Through one of its subsidiaries, Kering owns 86.25% of Puma's outstanding shares, and has decided it will keep a 15.85% stake in the sport brand, distributing the rest of the shares to Kering shareholders. In a document, it stated that "in addition to the distribution of an ordinary annual dividend of €6.00 per share, at the AGM of 26 April 2018, Kering shareholders will be asked to decide on the extraordinary distribution of 10,523,276 Puma shares (out of the 12,891,834 Puma shares held by Kering) for the amount of 1 Puma share for every 12 Kering shares held." The payment date will be 16 May, based on the Puma share price on the Frankfurt Stock Exchange.
Artémis, the Pinault family's holding company, which owns a 40.9% stake in Kering, stated it will retain a 29% share in Puma’s equity. Puma’s floating capital will therefore rise to 55%, as opposed to the current 14%.
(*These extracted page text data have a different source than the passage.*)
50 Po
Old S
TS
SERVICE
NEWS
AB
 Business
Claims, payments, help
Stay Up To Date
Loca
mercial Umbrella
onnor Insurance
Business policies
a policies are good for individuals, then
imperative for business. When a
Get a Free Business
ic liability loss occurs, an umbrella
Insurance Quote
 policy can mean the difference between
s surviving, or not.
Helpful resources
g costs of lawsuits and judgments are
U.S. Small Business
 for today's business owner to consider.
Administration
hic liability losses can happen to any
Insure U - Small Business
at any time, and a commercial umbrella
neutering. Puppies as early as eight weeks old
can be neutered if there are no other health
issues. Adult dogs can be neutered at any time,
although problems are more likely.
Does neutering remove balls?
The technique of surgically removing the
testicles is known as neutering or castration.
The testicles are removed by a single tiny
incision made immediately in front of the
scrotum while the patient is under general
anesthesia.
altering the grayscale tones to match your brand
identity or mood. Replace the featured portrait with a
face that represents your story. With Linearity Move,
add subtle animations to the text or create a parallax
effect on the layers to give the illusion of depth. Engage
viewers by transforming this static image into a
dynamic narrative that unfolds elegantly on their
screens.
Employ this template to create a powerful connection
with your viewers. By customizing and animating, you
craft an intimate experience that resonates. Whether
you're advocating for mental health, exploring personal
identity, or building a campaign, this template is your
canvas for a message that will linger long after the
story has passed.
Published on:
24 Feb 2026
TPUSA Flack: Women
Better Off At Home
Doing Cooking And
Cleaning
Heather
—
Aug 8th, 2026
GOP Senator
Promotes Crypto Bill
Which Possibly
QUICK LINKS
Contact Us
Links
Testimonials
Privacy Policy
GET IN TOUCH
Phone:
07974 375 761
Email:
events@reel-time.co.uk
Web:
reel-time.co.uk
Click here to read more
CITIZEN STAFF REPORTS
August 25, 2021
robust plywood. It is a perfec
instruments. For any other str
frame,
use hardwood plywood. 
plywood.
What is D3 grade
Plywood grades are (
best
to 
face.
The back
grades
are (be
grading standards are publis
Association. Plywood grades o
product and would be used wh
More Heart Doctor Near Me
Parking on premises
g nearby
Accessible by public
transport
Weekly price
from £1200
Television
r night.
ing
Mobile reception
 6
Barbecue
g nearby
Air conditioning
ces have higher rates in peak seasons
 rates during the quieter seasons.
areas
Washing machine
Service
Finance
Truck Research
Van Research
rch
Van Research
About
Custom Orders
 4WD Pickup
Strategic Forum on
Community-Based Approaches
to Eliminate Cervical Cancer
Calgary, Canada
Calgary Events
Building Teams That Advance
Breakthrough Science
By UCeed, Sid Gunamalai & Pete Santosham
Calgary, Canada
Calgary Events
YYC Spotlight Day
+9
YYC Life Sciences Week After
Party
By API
Kering's objective is clearly to dispel doubts on Puma’s future and on that of its share price. At the Kering results presentation, Jean-François Palus, the group's General Manager, spent some time emphasising Puma's strengths. He first focused on the recovery engineered in the last few years by CEO Bjorn Gulden and his management team. "A recovery that translated into a strong growth in revenue, which rose 39% between 2013 and 2017, while operating income grew 3.9 times in the period," he said. "At the same time, [Puma's] stock market capitalisation increased by €2 billion."
Palus listed Puma's best-selling models and the music and social media stars who endorse the brand. This led him to focus on the growth potential of Puma, which is "well-placed to perform strongly in the short and medium term." The brand does 80% of its business via the wholesale channel, and is now in a position to expand its monobrand store network, and also relies on its new e-tail site to grow this distribution channel.
The prospect of an improvement in Puma's operating margin, which was 5.9% in 2017, is another argument for convincing Kering shareholders to approve the group's plan. The payment of a dividend of €12.50 per share will generate €162 million for Kering. The group also stated that "based on Puma's closing share price on 29 December 2017, the consolidated capital gain is expected to reach €325.5 million before tax and €316.2 million after tax." That's more or less the amount invested by PPR to purchase the German brand in 2007.
The plan stipulates that Kering will retain its Puma shares for six months, and that Artémis will retain its stake for at least a year. As a reference, Kering sold its stake in FNAC in 2013, but Artémis sold its FNAC-Darty shares only in the summer of 2017.